OK, so, thinking about it, my moment of clarity was on our wedding night! I'd always thought it was just his postmodern sense of humour being grumpy about things, and that when it came to something important (e.g. wedding day?) he'd come up trumps. But all day he'd been in a foul mood, furious with me for some reason, constantly pulling me aside to whisper rebukes into my ear, gave a sarcastic speech, and kept shouting at me on the journey home (we spent the night in a shitty little house we'd recently moved into) because I couldn't keep up with him as I was struggling to carry all (!!!) our luggage through the turnstiles on the London Underground.
I remember lying in bed as he watched football on telly downstairs and thinking I wanted to run away and never look back. But I knew that marriage has its ups and downs and is a commitment for life, so I stayed another 15 years.
Then... nothing happened! Nothing changed. I just woke up one weekend and noticed, with indifference, that I had absolutely nothing left in me. No enthusiasm for life at all.
I waited to see if it would go away, but it didn't.
I started keeping a secret journal to try and make sense of it, and one morning found myself writing "I want to live alone." The minute the words were on the page, it was like an electric shock going through me. I stared at them and knew it was what I had to do.
He made our separation absolute hell, making me feel I hadn't got a leg to stand on. How dare I suddenly pull the plug on things for no reason, etc etc. I'd just gone mad overnight, etc etc. I really believed I had no excuse for doing this terrible thing I was doing and was terrified that he must be right that I was mad.
When I finally escaped to a little rented bedsit, I cautiously began my new life, anxiously waiting for the time when I would miss him. Instead, I gradually began to realise how much I'd been living my whole life tiptoeing on eggshells, and began to relax and enjoy life (although I did go on to have three more ghastly relationships, just because I didn't know any different).

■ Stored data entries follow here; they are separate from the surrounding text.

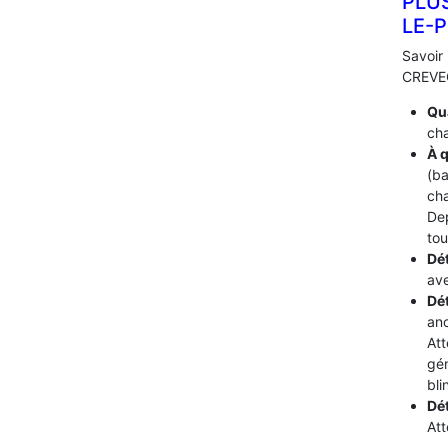
PLU
LE-P
Savoir 
CREVEC
Qua
cha
À q
(ba
cha
De
tou
Dét
ave
Dé
ano
Att
gén
bli
Dé
Att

Over the years that followed, and particularly since the internet has made it possible to compare notes on abusive relationships, I came to understand in retrospect just how bad the marriage had been. I'd spent all that time as his skivvy and punchbag. I'd been his personal chauffeur, cook, general handyman, secretary, the list goes on... all thankless. An accidental pregnancy made him erupt with "You've ruined my life, you bitch" and "How do I know it's mine?" (needless to say, I ended up having an abortion -- and at the time this was surgical, outside the UK, and he went to a football match that day). Little things like him forcing sex on me when I'd just got off the phone from being told a much-loved family member had died ("You're so sexy when you cry"). Me having to work several jobs to pay my exact half of the mortgage and bills. I could go on, but I'm sure you get the picture!
The next relationship I had, the guy used to get pissed off with me because I was constantly asking him "Are you OK?" I now realise it's because I had to do that with ex-DH all the time, I was on constant tenterhooks around him.
It's been a long and rocky road since, but I'm now married to the gentlest, kindest, funniest man in the world, the only person I've ever met who "gets" me 100%, immediately notices the slightest trace of discomfort cross my face and does everything he can to make me happy, jumps to help me with things without me asking, etc. We celebrate our 10-year anniversary soon and are ridiculously happy. He makes me laugh from the moment I wake up every day.
Looking back on the person I was in my first marriage, I can hardly believe it was me. I suppose it wasn't, really, it was a tiny version of me that had been forced into a smaller and smaller space until I could hardly breathe. I'm so proud that I somehow managed to get out even though I had no idea why I was doing it. I wish I could go back and reassure her how great things were going to be one day.